Quem foi, então, Boris Pasternak? Depois da emblemática juventude dourada da Moscou do Futurismo e de dividir aquele mundo (uno com Shelley e outro na qualidade de Byron) com Maiakóvski, só até fins dos anos vinte, este poeta, que noutra época havia sido um perfeito apolítico, mostrou interesse genuíno por respaldar o regime bolchevique. Mas educado por Scriabin (creio que só ouvindo seu mestre musical alguém pode espreitar o mistério poético pasternakiano) e havendo fracassado como poeta revolucionário com O ano 1905 (1927), Pasternak retrocedeu dando um passo adiante e teve a louca ideia de seduzir Stálin, convertendo-se em sua má consciência. Como havia ocorrido frente ao czar com Pushkin num dia remoto, Pasternak quis insuflar em Stálin o sopro da clemência.

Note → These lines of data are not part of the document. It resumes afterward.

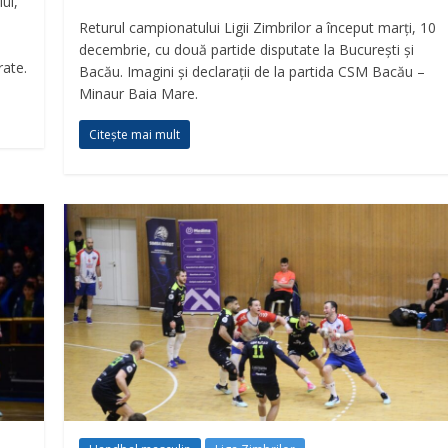
ui,
Returul campionatului Ligii Zimbrilor a început marți, 10
decembrie, cu două partide disputate la București și
rate.
Bacău. Imagini și declarații de la partida CSM Bacău –
Minaur Baia Mare.
Citește mai mult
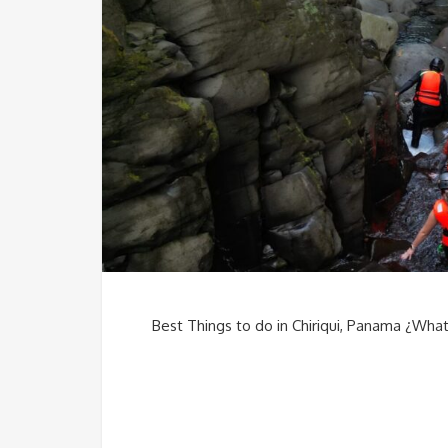
Best Things to do in Chiriqui, Panama ¿What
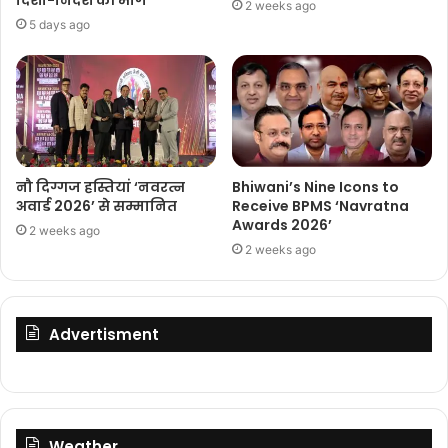
दिशा-निर्देश की मांग
2 weeks ago
5 days ago
नौ दिग्गज हस्तियां ‘नवरत्न
Bhiwani’s Nine Icons to
अवार्ड 2026’ से सम्मानित
Receive BPMS ‘Navratna
Awards 2026’
2 weeks ago
2 weeks ago
Advertisment
Weather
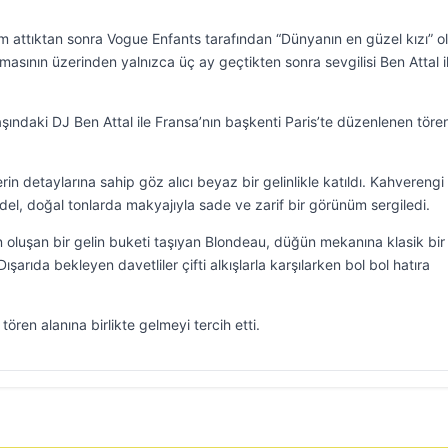
attıktan sonra Vogue Enfants tarafından “Dünyanın en güzel kızı” o
asının üzerinden yalnızca üç ay geçtikten sonra sevgilisi Ben Attal i
şındaki DJ Ben Attal ile Fransa’nın başkenti Paris’te düzenlenen töre
in detaylarına sahip göz alıcı beyaz bir gelinlikle katıldı. Kahverengi
odel, doğal tonlarda makyajıyla sade ve zarif bir görünüm sergiledi.
oluşan bir gelin buketi taşıyan Blondeau, düğün mekanına klasik bir
şarıda bekleyen davetliler çifti alkışlarla karşılarken bol bol hatıra
tören alanına birlikte gelmeyi tercih etti.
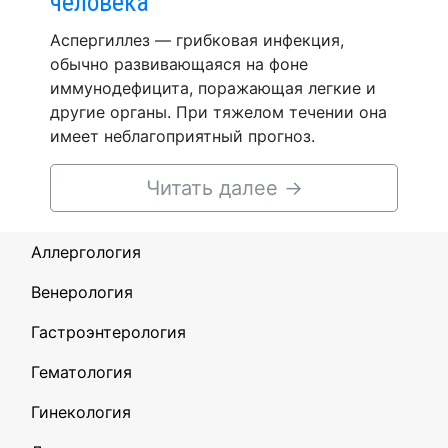
человека
Аспергиллез — грибковая инфекция,
обычно развивающаяся на фоне
иммунодефицита, поражающая легкие и
другие органы. При тяжелом течении она
имеет неблагоприятный прогноз.
Читать далее
→
Аллергология
Венерология
Гастроэнтерология
Гематология
Гинекология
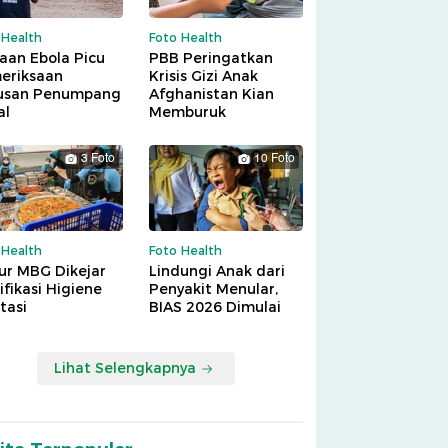
 Health
Foto Health
aan Ebola Picu
PBB Peringatkan
eriksaan
Krisis Gizi Anak
usan Penumpang
Afghanistan Kian
al
Memburuk
3 Foto
10 Foto
 Health
Foto Health
ur MBG Dikejar
Lindungi Anak dari
ifikasi Higiene
Penyakit Menular,
tasi
BIAS 2026 Dimulai
Lihat Selengkapnya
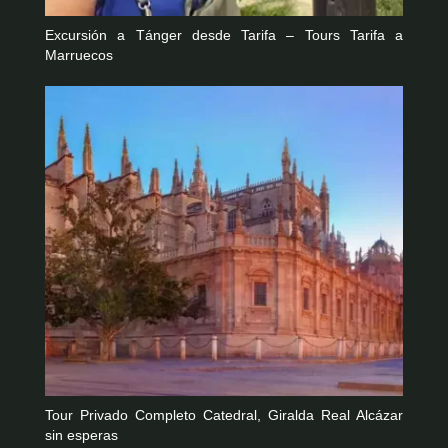
Excursión a Tánger desde Tarifa – Tours Tarifa a
Marruecos
Tour Privado Completo Catedral, Giralda Real Alcázar
sin esperas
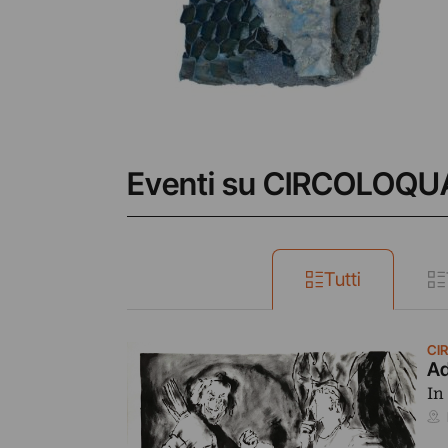
Eventi su CIRCOLOQ
Tutti
CI
Ad
In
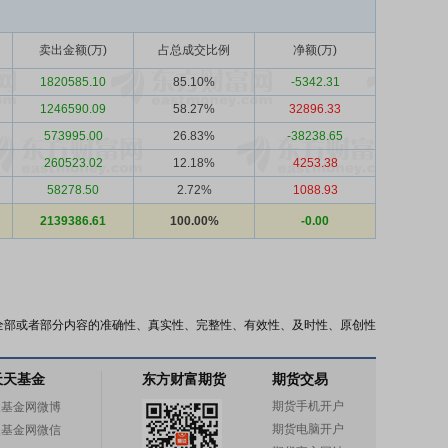
卖出金额(万)
占总成交比例
净额(万)
1820585.10
85.10%
-5342.31
1246590.09
58.27%
32896.33
573995.00
26.83%
-38238.65
260523.02
12.18%
4253.38
58278.50
2.72%
1088.93
2139386.61
100.00%
-0.00
全部或者部分内容的准确性、真实性、完整性、有效性、及时性、原创性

Ninguém parecia menos apto para sobreviver ao terror que o futuro criador de Jivago: indiscreto, impulsivo, temperamental, megalomaníaco como todo aquele que se sabe eleito pelas musas, Pasternak sobreviveu. Quando a esposa de Stálin se matou em 1932, o poeta se atreveu a personalizar sua condolência com o tirano escrevendo-lhe um pós-escrito público que se desmarcava dos insípidos pêsames assinados pelos escritores soviéticos e publicado em Literaturnaya Gazeta. Não parece que Stálin tenha mostrado muita tristeza pela deserção de sua companheira mas é provável que a excentricidade sincera de Pasternak o tenha intrigado ou até lhe comovido. (A literatura sobre tiranos é todo um gênero do século XX e nela cansamos de ler sobre suas debilidades: a natureza, os cachorros, os poetas...)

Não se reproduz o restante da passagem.